Output each line of the data word for word, from the first through the line that holds "Image resolution: width=609", and leave off whatever follows.

[[ Supplied material, beginning ]]

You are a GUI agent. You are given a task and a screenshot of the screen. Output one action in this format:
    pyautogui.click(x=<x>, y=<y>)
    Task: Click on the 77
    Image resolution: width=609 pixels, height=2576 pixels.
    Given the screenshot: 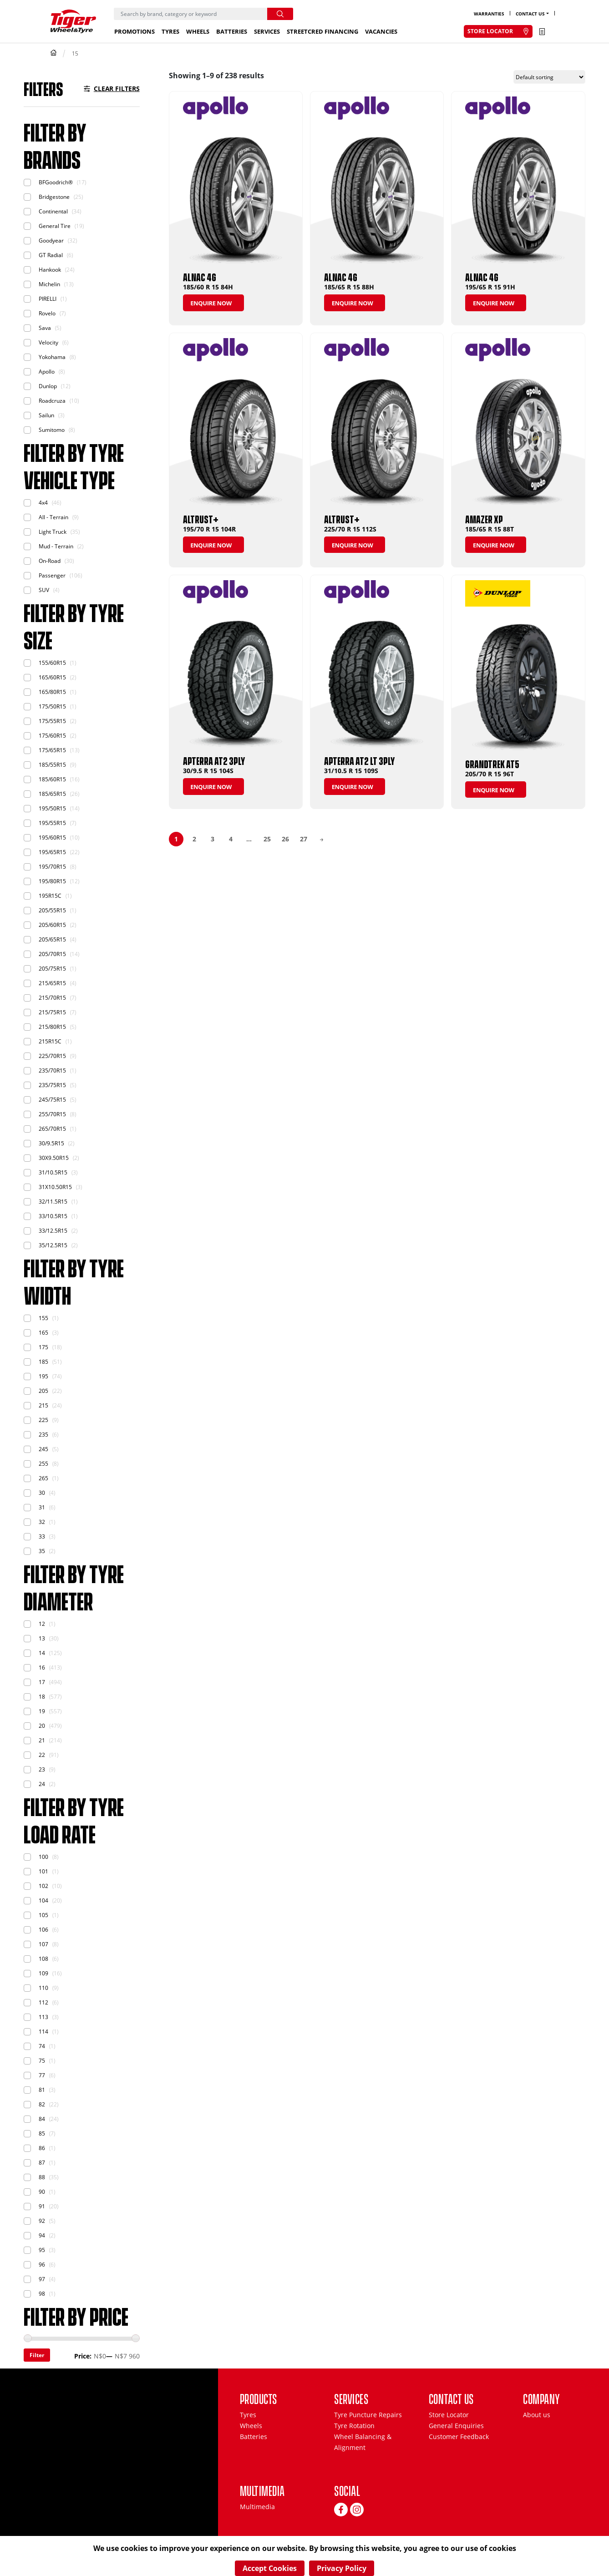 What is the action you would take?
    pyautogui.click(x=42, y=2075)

[[ Supplied material, end ]]

▸ Response to this exercise:
You are a GUI agent. You are given a task and a screenshot of the screen. Output one action in this format:
    pyautogui.click(x=<x>, y=<y>)
    Task: Click on the 77
    Image resolution: width=609 pixels, height=2576 pixels.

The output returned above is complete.